Work to be completed:
The expected result is an exact restatement of the data, free of pictures.

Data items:

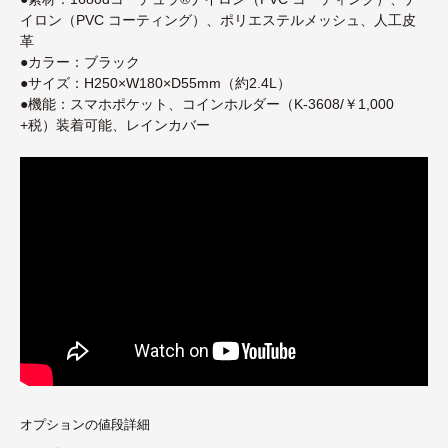
イロン（PVC コーティング）、ポリエステルメッシュ、人工皮
革
●カラー：ブラック
●サイズ：H250×W180×D55mm（約2.4L）
●機能：スマホポケット、
コインホルダー（K-3608/￥1,000
+税）
装着可能、レインカバー
オプションの値段詳細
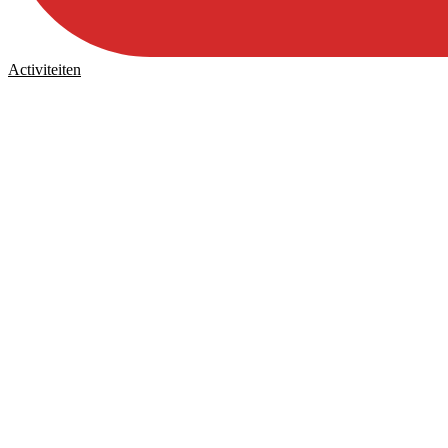
Activiteiten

Task result:
イロン（PVC コーティング）、ポリエステルメッシュ、人工皮
革
●カラー：ブラック
●サイズ：H250×W180×D55mm（約2.4L）
●機能：スマホポケット、
コインホルダー（K-3608/￥1,000
+税）
装着可能、レインカバー
オプションの値段詳細
Activiteiten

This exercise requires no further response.